(WHAT TO WORK ON) Start at the line below containing "University of San" and stop at the line containing "The DNP FNP". Repeat every line of that stretch exactly, and nothing outside it.

Page-level text extractions
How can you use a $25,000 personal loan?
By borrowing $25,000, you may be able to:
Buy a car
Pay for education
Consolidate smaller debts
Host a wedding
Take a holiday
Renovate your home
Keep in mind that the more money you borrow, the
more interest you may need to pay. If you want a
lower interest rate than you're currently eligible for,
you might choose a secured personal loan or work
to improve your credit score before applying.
--
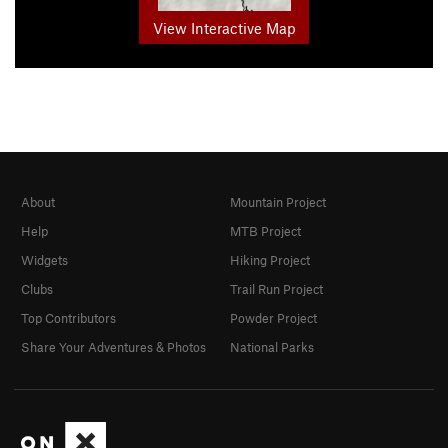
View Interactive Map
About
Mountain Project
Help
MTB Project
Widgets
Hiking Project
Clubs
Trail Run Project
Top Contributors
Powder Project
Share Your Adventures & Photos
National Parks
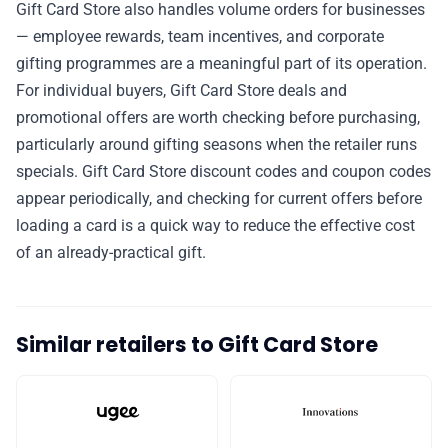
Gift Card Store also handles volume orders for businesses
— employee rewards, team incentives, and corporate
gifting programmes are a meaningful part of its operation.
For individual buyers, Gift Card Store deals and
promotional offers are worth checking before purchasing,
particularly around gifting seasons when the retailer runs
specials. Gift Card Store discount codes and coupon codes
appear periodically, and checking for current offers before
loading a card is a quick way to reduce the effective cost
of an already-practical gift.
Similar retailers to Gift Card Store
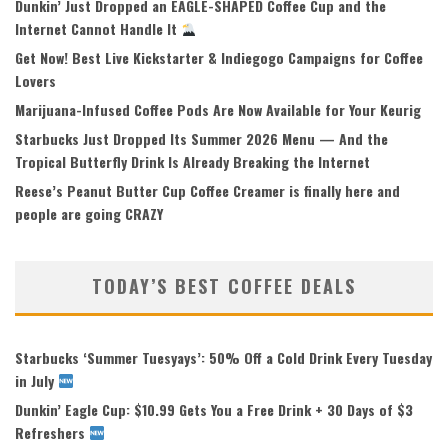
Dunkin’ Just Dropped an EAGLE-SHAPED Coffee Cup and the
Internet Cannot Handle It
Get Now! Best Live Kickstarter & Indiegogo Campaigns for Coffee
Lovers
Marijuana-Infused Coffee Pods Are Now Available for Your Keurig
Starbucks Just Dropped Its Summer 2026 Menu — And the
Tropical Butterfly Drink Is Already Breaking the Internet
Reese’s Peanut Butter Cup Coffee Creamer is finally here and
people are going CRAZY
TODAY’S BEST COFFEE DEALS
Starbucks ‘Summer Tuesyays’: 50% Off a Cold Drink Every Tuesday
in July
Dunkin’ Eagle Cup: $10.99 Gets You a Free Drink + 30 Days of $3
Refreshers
* * *
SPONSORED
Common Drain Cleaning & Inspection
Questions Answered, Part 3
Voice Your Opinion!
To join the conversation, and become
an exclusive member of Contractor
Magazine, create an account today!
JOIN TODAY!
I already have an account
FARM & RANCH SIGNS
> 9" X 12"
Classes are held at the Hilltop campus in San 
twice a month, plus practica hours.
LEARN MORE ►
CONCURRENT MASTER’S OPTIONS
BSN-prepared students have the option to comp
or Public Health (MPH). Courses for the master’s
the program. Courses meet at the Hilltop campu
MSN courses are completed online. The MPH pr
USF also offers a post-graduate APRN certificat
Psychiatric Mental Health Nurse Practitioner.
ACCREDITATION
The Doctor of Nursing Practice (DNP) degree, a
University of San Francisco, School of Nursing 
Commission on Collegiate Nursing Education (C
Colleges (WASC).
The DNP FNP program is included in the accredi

(WRITTEN ANSWER)
University of San Francisco, School of Nursing 
Commission on Collegiate Nursing Education (C
Colleges (WASC).
The DNP FNP program is included in the accredi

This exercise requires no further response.